Statistical Learning vs Machine Learning
There is a subtle difference between statistical learning models and machine learning models.
Statistical learning involves forming a hypothesis before we proceed with building a model. The hypothesis could involve making certain assumptions which we validate after building the models.
For example, let us consider Linear Regression(LR) which is an example of a statistical model. While building a LR model, a set of 3 assumptions are made.
- All the residuals follow a normal distribution around the mean.
- The attributes in the dataset are all independent.
- There is homoscedasticity in the data.
The model is assumed to take form, Y= b1 + b2X. So, we finally end up with an equation of precisely this form, b1 and b2 being the unknown coefficients.
With the assumptions regarding the model and the type of equation being made, a cost function is calculated and minimized using methods like gradient descent and thus we finally arrive at a LR model and diagnose our model if the assumptions we made are followed by the data. If the assumptions are not fulfilled, we reject the initial hypothesis and start over again.
So, our initial hypothesis certainly plays an important role in the case of statistical learning models.
But, in the case of machine learning(ML) models, we directly run the ML algorithms on the model, thus allowing the data to speak out instead of directing it in a certain direction with our initial hypothesis/assumptions.

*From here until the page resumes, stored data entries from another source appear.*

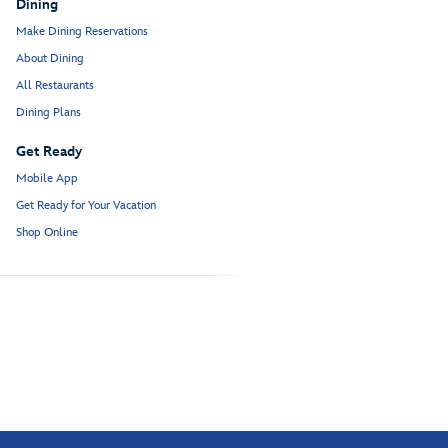
Dining
Make Dining Reservations
About Dining
All Restaurants
Dining Plans
Get Ready
Mobile App
Get Ready for Your Vacation
Shop Online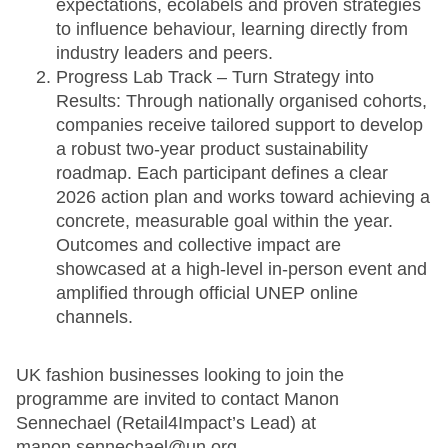
expectations, ecolabels and proven strategies
to influence behaviour, learning directly from
industry leaders and peers.
Progress Lab Track – Turn Strategy into
Results: Through nationally organised cohorts,
companies receive tailored support to develop
a robust two-year product sustainability
roadmap. Each participant defines a clear
2026 action plan and works toward achieving a
concrete, measurable goal within the year.
Outcomes and collective impact are
showcased at a high-level in-person event and
amplified through official UNEP online
channels.
UK fashion businesses looking to join the
programme are invited to contact Manon
Sennechael (Retail4Impact’s Lead) at
manon.sennechael@un.org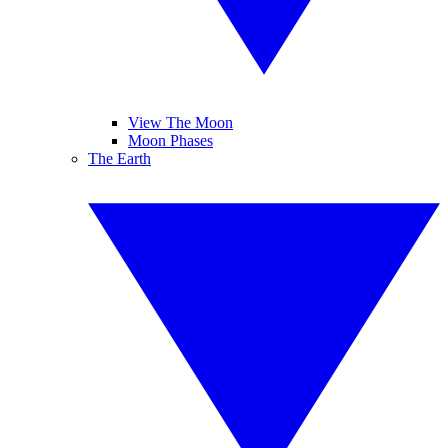
View The Moon
Moon Phases
The Earth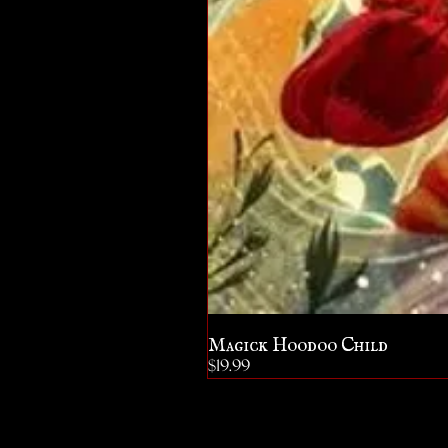
Magick Hoodoo Child
Price
$19.99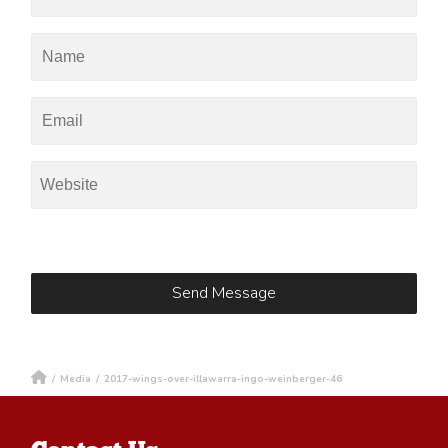
/
Media
/
2017-wings-over-illawarra-ingo-weinberger-46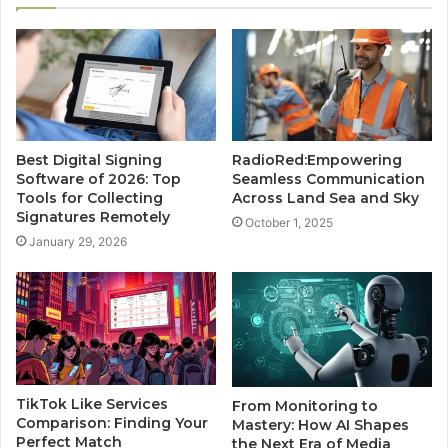
Best Digital Signing
RadioRed:Empowering
Software of 2026: Top
Seamless Communication
Tools for Collecting
Across Land Sea and Sky
Signatures Remotely
October 1, 2025
January 29, 2026
TikTok Like Services
From Monitoring to
Comparison: Finding Your
Mastery: How AI Shapes
Perfect Match
the Next Era of Media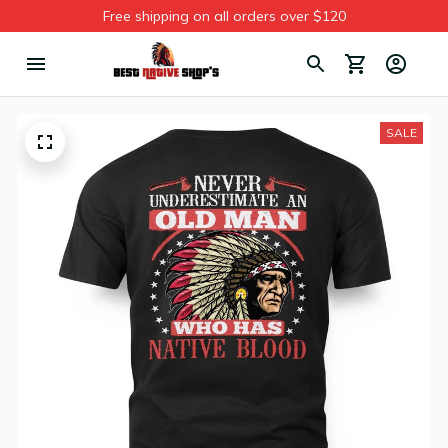
Free shipping on all orders over $120
SALE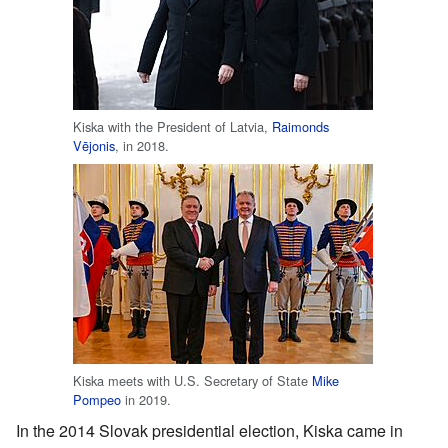
Kiska with the President of Latvia,
Raimonds
Vējonis
, in 2018.
Kiska meets with U.S. Secretary of State
Mike
Pompeo
in 2019.
In the 2014 Slovak presidential election, Kiska came in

For example, while building a decision tree/random forest, we assume no hypotheses and directly run the algorithms. The ML algorithm returns the crucial features and their importance. Here, we are not setting up any hypotheses which might affect our final model. The model totally learns the data without any user imposed conditions.
Thus, the machine learning models are said to be flexible in nature, because the user doesn't intervene in telling a model how to build an equation/classifier and thus learning the data better!